- Mostec Location in Slovenia
- Coordinates: 45°53′56.12″N 15°37′43.08″E﻿ / ﻿45.8989222°N 15.6286333°E
- Country: Slovenia
- Traditional region: Styria
- Statistical region: Lower Sava
- Municipality: Brežice

Area
- • Total: 2.24 km^{2} (0.86 sq mi)
- Elevation: 143.2 m (470 ft)

Population (2020)
- • Total: 229
- • Density: 102/km^{2} (265/sq mi)

= Mostec =

Mostec (/sl/, Brückel) is a village in the Municipality of Brežice in eastern Slovenia. The area is part of the traditional region of Styria. It is now included in the Lower Sava Statistical Region.

==Geography==
Mostec lies the left bank of the Sava River and is connected to Čatež ob Savi by a bridge across the river at the far west end of the village's territory. Fields lie east of the village, extending to Dobova. The Nakla fields lie to the north, the Goričke fields to the east, and the Ledinšce and Jevšine fields to the south along the Sava. Negot Creek, a tributary of the Sava, cuts through the Poljanšce fields to the east.

==History==
During the Second World War, the German authorities deported the population of the village and resettled it with Gottschee Germans.

===Mass graves===
Mostec is the site of two mass graves from the Second World War. The graves contain the remains of Croatian prisoners of war, Home Guard soldiers transported from the Teharje camp, and Slovene and Croatian civilians. The Antitank Trench Mass Grave (Grobišče v protitankovskem jarku) dates from May and June 1945 and is located southeast of Mostec. The Mostec II Sava River Mass Grave (Mostec II - grobišče ob Savi) lies southwest of the settlement. The victims at the site were transported by bus from the Teharje camp and the prison in Šentvid, and killings were carried out from May to October 1945 by KNOJ units of the Yugoslav Partisans.
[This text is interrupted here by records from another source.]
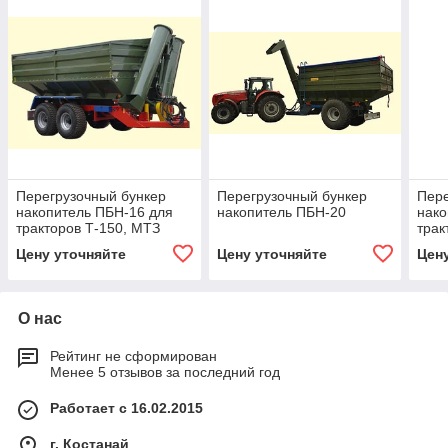
Перегрузочный бункер
Перегрузочный бункер
Пере
накопитель ПБН-16 для
накопитель ПБН-20
нако
тракторов Т-150, МТЗ
тра
1210, ХТЗ
200 л
Цену уточняйте
Цену уточняйте
Цен
грузоподъемность 12 т,
груз
объ
О нас
Рейтинг не сформирован
Менее 5 отзывов за последний год
Работает с 16.02.2015
г. Костанай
At least one busload of women was also transported to the site and killed because the Huda Jama Mass Grave was already full. Excavation of the mass graves was carried out in September 2020.

==Church==
The local church in the settlement is dedicated to Saints Fabian and Sebastian and belongs to the Parish of Dobova. It is a late Baroque church built in 1767 in thanksgiving for the end of the plague.